ここで寝るのかなと思ったが、ジープはさらに3時間ほど進んで、周りに何もない所で止まった。チャド人たちは丸められたゴザをジープの屋根からおろして地面に広げ始める。ゴザの中には毛布が入っていて、各自、好きな場所で寝始めた。ドライバーもゴザに毛布だ。チャド人達は荷物や毛布などをゴザでくるんで紐で結んでひとつの荷物にしている。寝るときは紐を解いて、ゴザを敷いて毛布を掛ければ何処でも寝られる。これがチャド人の旅のスタイルなのかもしれない。

寝袋を出して地面で寝ようと思ったが、あまりに寒いので、車の中で寝ることにした。オネールは毛布がなく、シーツのような布をかけてガタカダと震えながら、車の中で横になっている。もう3時過ぎで一体何時に起きるのかも分からない。
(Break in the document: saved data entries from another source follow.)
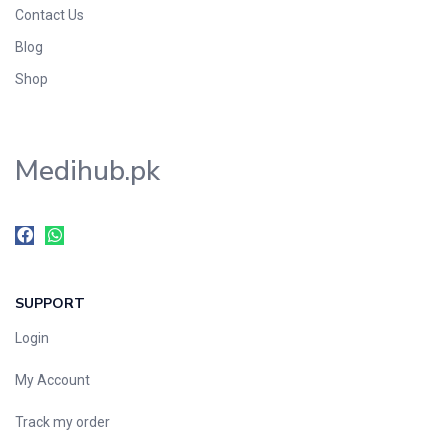
Contact Us
Blog
Shop
Medihub.pk
SUPPORT
Login
My Account
Track my order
寒さで寝付けないまま5時過ぎにドライバーに起こされた。たった2時間しか経ってないし、まだ真っ暗だ。皆、いそいそとゴザを折り畳んでいる。何故こんなに早く出るのか分からない。

荷物を屋根に積み終わると、すぐにジープは走りだし、2時間ほどでチェックポストのような所に着いた。どうやらここがニジェールのイミグレのようだ。やはり軍人たちはテロリストにしか見えないが、軽いワイロ攻撃のみで入国スタンプが貰えた。他のチャド人たちは手こずっていたが、暫くすると皆問題なく車に戻ってきて、ジープはまた走り出した。だがジープにはオネールがいない。チャド人達に「オネールはどうしたんだ?」と聞くと、「彼は入国できない。チャドへ引き返す」と答えた。

ジープは全く待とうとしない。ドゥアラから1週間もかけて、なんとかここまで来たのにまさかの入国拒否。アルジェリアで大学へ行く金を貯める計画が。。。オネールはアフリカは何処も腐敗してるから問題ないと言っていたが、アフリカの腐敗も隅々まで行き届いているわけではなかった。よく考えると彼がこれまで賄賂を払って通過したカメルーンとチャドは国家腐敗ランキングで過去同列一位に輝いた栄誉ある腐敗国家だ。同じアフリカでもこうやってちょっとやる気のあるイミグレがあれば、呆気なく止められてしまう。オネールはこのあとどうするのだろう?ドライバーも乗客も全く同情はなく、オネールを置いて走り出した。アフリカ人は他所のアフリカ人には厳しい。

イミグレのすぐ先には町があり、そこがニジェール最初の町ギギミだった。そこからディファまではバスは走ってないので、またジープになる。この車の乗客のうち4人はアガデスまで行くというので一緒に行くことになった。ドライバーは通りでジープを探してくれ、チャド人達がジープのオーナーに交渉して一人6000CFA1,200円)でディファまで行けることになった。ディファへのジープの運ちゃんは、町で更に3人ほど人を乗せてから出発した。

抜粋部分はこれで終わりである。